**TASK DETAILS**
Copy everything in the listing below word for word, apart from any images.

────────────────────────────────────────

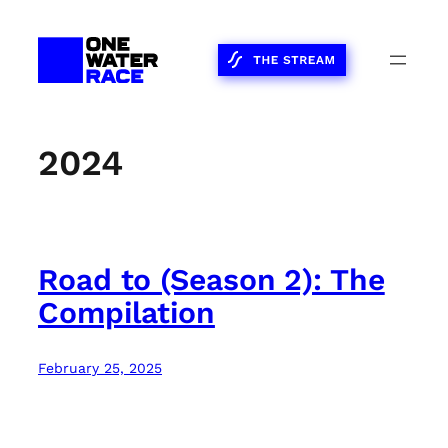
Skip
to
content
2024
Road to (Season 2): The
Compilation
February 25, 2025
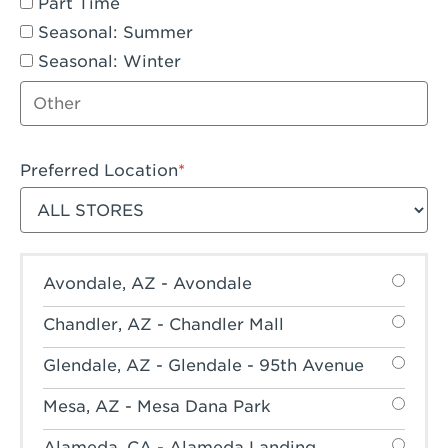
Part Time
Seasonal: Summer
Seasonal: Winter
Other job type
Preferred Location
Filter stores
Avondale, AZ - Avondale
Chandler, AZ - Chandler Mall
Glendale, AZ - Glendale - 95th Avenue
Mesa, AZ - Mesa Dana Park
Alameda, CA - Alameda Landing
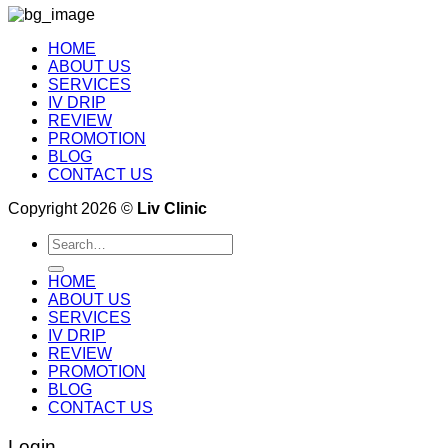
HOME
ABOUT US
SERVICES
IV DRIP
REVIEW
PROMOTION
BLOG
CONTACT US
Copyright 2026 ©
Liv Clinic
Search
for:
HOME
ABOUT US
SERVICES
IV DRIP
REVIEW
PROMOTION
BLOG
CONTACT US
Login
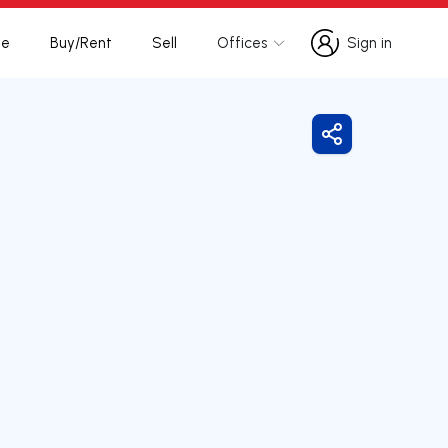
te
Buy/Rent
Sell
Offices
Sign in
Sign in
Share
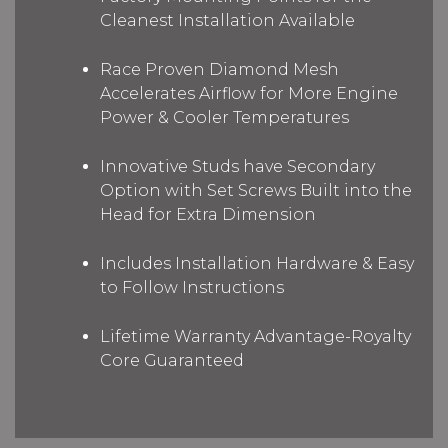
Cleanest Installation Available
Race Proven Diamond Mesh
Accelerates Airflow for More Engine
Power & Cooler Temperatures
Innovative Studs have Secondary
Option with Set Screws Built into the
Head for Extra Dimension
Includes Installation Hardware & Easy
to Follow Instructions
Lifetime Warranty Advantage-Royalty
Core Guaranteed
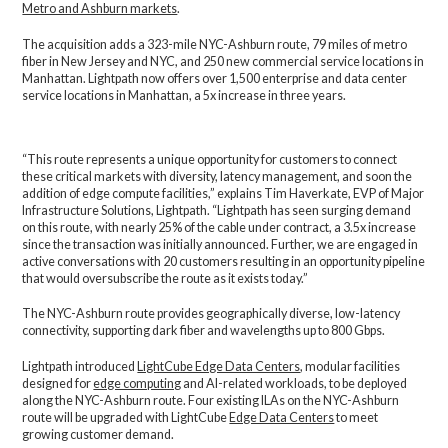
Metro and Ashburn markets
.
The acquisition adds a 323-mile NYC-Ashburn route, 79 miles of metro
fiber in New Jersey and NYC, and 250 new commercial service locations in
Manhattan.
Lightpath now offers over 1,500 enterprise and data center
service locations in Manhattan, a 5x increase in three years.
“This route represents a unique opportunity for customers to connect
these critical markets with diversity, latency management, and soon the
addition of edge compute facilities,” explains Tim Haverkate, EVP of Major
Infrastructure Solutions, Lightpath. “Lightpath has seen surging demand
on this route, with nearly 25% of the cable under contract, a 3.5x increase
since the transaction was initially announced. Further, we are engaged in
active conversations with 20 customers resulting in an opportunity pipeline
that would oversubscribe the route as it exists today.”
The NYC-Ashburn route provides geographically diverse, low-latency
connectivity, supporting dark fiber and wavelengths up to 800 Gbps.
Lightpath introduced
LightCube Edge Data Centers
, modular facilities
designed for
edge computing
and AI-related workloads, to be deployed
along the NYC-Ashburn route.
Four existing ILAs on the NYC-Ashburn
route will be upgraded with LightCube
Edge Data Centers
to meet
growing customer demand.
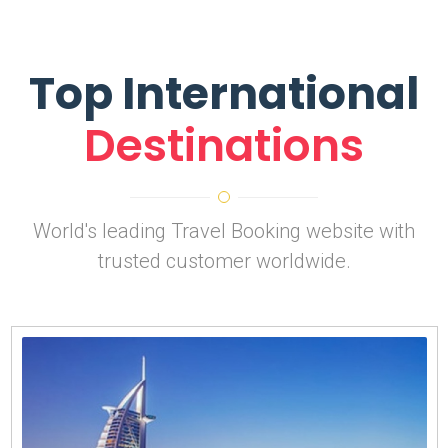
Top International
Destinations
World's leading Travel Booking website with
trusted customer worldwide.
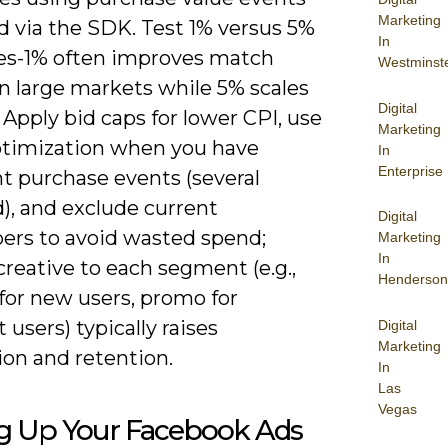
Marketing
d via the SDK. Test 1% versus 5%
In
kes-1% often improves match
Westminst
in large markets while 5% scales
Digital
Apply bid caps for lower CPI, use
Marketing
ptimization when you have
In
Enterprise
nt purchase events (several
), and exclude current
Digital
bers to avoid wasted spend;
Marketing
In
creative to each segment (e.g.,
Henderson
 for new users, promo for
users) typically raises
Digital
Marketing
ion and retention.
In
Las
Vegas
ng Up Your Facebook Ads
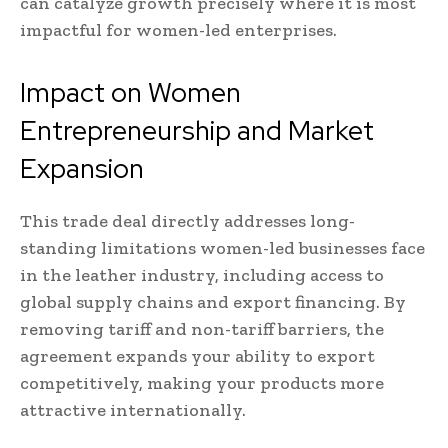
can catalyze growth precisely where it is most
impactful for women-led enterprises.
Impact on Women
Entrepreneurship and Market
Expansion
This trade deal directly addresses long-
standing limitations women-led businesses face
in the leather industry, including access to
global supply chains and export financing. By
removing tariff and non-tariff barriers, the
agreement expands your ability to export
competitively, making your products more
attractive internationally.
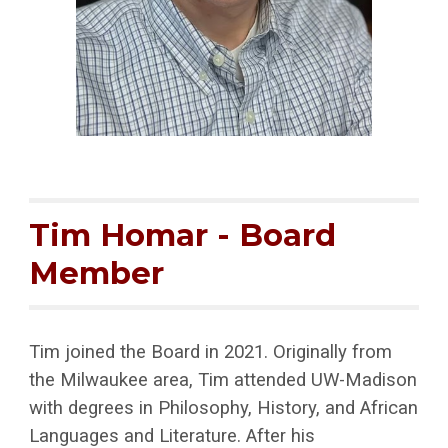
Tim Homar
- Board
Member
Tim joined the Board in 2021. Originally from
the Milwaukee area, Tim attended UW-Madison
with degrees in Philosophy, History, and African
Languages and Literature. After his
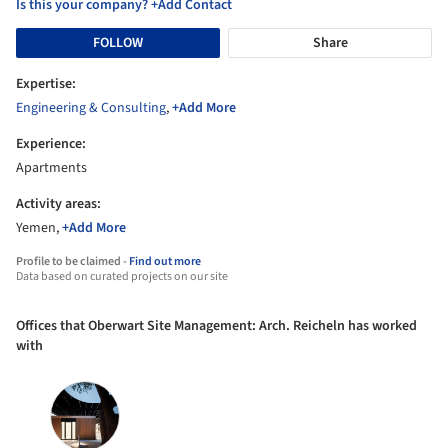
Is this your company? +Add Contact
FOLLOW
Share
Expertise:
Engineering & Consulting
,
+Add More
Experience:
Apartments
Activity areas:
Yemen,
+Add More
Profile to be claimed -
Find out more
Data based on curated projects on our site
Offices that Oberwart Site Management: Arch. Reicheln has worked
with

────────────────────────────────────────

**ANSWER BELOW**
Skip
to
content
2024
Road to (Season 2): The
Compilation
February 25, 2025
Part Time
Seasonal: Summer
Seasonal: Winter
Other job type
Preferred Location
Filter stores
Avondale, AZ - Avondale
Chandler, AZ - Chandler Mall
Glendale, AZ - Glendale - 95th Avenue
Mesa, AZ - Mesa Dana Park
Alameda, CA - Alameda Landing
HOME
ABOUT US
SERVICES
IV DRIP
REVIEW
PROMOTION
BLOG
CONTACT US
Copyright 2026 ©
Liv Clinic
Search
for:
HOME
ABOUT US
SERVICES
IV DRIP
REVIEW
PROMOTION
BLOG
CONTACT US
Login
te
Buy/Rent
Sell
Offices
Sign in
Sign in
Share
Cleanest Installation Available
Race Proven Diamond Mesh
Accelerates Airflow for More Engine
Power & Cooler Temperatures
Innovative Studs have Secondary
Option with Set Screws Built into the
Head for Extra Dimension
Includes Installation Hardware & Easy
to Follow Instructions
Lifetime Warranty Advantage-Royalty
Core Guaranteed
Metro and Ashburn markets
.
The acquisition adds a 323-mile NYC-Ashburn route, 79 miles of metro
fiber in New Jersey and NYC, and 250 new commercial service locations in
Manhattan.
Lightpath now offers over 1,500 enterprise and data center
service locations in Manhattan, a 5x increase in three years.
“This route represents a unique opportunity for customers to connect
these critical markets with diversity, latency management, and soon the
addition of edge compute facilities,” explains Tim Haverkate, EVP of Major
Infrastructure Solutions, Lightpath. “Lightpath has seen surging demand
on this route, with nearly 25% of the cable under contract, a 3.5x increase
since the transaction was initially announced. Further, we are engaged in
active conversations with 20 customers resulting in an opportunity pipeline
that would oversubscribe the route as it exists today.”
The NYC-Ashburn route provides geographically diverse, low-latency
connectivity, supporting dark fiber and wavelengths up to 800 Gbps.
Lightpath introduced
LightCube Edge Data Centers
, modular facilities
designed for
edge computing
and AI-related workloads, to be deployed
along the NYC-Ashburn route.
Four existing ILAs on the NYC-Ashburn
route will be upgraded with LightCube
Edge Data Centers
to meet
growing customer demand.
Top International
Destinations
World's leading Travel Booking website with
trusted customer worldwide.
Marketing
d via the SDK. Test 1% versus 5%
In
kes-1% often improves match
Westminst
in large markets while 5% scales
Digital
Apply bid caps for lower CPI, use
Marketing
ptimization when you have
In
Enterprise
nt purchase events (several
), and exclude current
Digital
bers to avoid wasted spend;
Marketing
In
creative to each segment (e.g.,
Henderson
 for new users, promo for
users) typically raises
Digital
Marketing
ion and retention.
In
Las
Vegas
ng Up Your Facebook Ads
can catalyze growth precisely where it is most
impactful for women-led enterprises.
Impact on Women
Entrepreneurship and Market
Expansion
This trade deal directly addresses long-
standing limitations women-led businesses face
in the leather industry, including access to
global supply chains and export financing. By
removing tariff and non-tariff barriers, the
agreement expands your ability to export
competitively, making your products more
attractive internationally.
Tim Homar
- Board
Member
Tim joined the Board in 2021. Originally from
the Milwaukee area, Tim attended UW-Madison
with degrees in Philosophy, History, and African
Languages and Literature. After his
Is this your company? +Add Contact
FOLLOW
Share
Expertise:
Engineering & Consulting
,
+Add More
Experience:
Apartments
Activity areas:
Yemen,
+Add More
Profile to be claimed -
Find out more
Data based on curated projects on our site
Offices that Oberwart Site Management: Arch. Reicheln has worked
with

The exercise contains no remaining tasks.